WORK ITEM: Find the word "pieszych" in the data below and copy each line that holds it.
******
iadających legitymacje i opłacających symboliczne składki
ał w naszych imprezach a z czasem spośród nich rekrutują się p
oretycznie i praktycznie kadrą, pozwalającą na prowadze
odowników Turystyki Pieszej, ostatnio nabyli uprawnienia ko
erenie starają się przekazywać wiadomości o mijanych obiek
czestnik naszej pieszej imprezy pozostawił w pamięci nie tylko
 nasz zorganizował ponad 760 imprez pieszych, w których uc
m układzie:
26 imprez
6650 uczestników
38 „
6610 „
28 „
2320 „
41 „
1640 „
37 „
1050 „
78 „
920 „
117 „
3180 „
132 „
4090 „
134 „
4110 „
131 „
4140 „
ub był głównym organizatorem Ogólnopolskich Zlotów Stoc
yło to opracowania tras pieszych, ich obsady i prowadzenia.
******
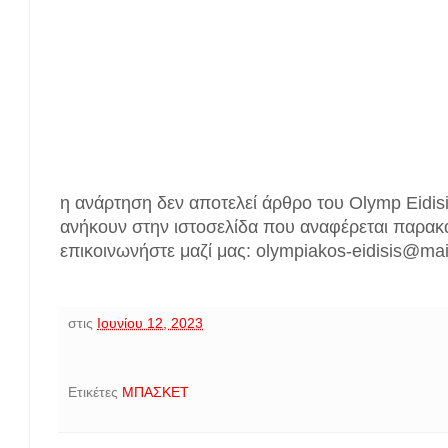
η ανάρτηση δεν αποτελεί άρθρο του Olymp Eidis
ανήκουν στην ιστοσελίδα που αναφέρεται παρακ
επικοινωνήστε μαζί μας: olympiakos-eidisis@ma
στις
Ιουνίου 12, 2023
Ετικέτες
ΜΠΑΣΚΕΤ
******
ANSWER TO THE EXERCISE:
 nasz zorganizował ponad 760 imprez pieszych, w których uc
yło to opracowania tras pieszych, ich obsady i prowadzenia.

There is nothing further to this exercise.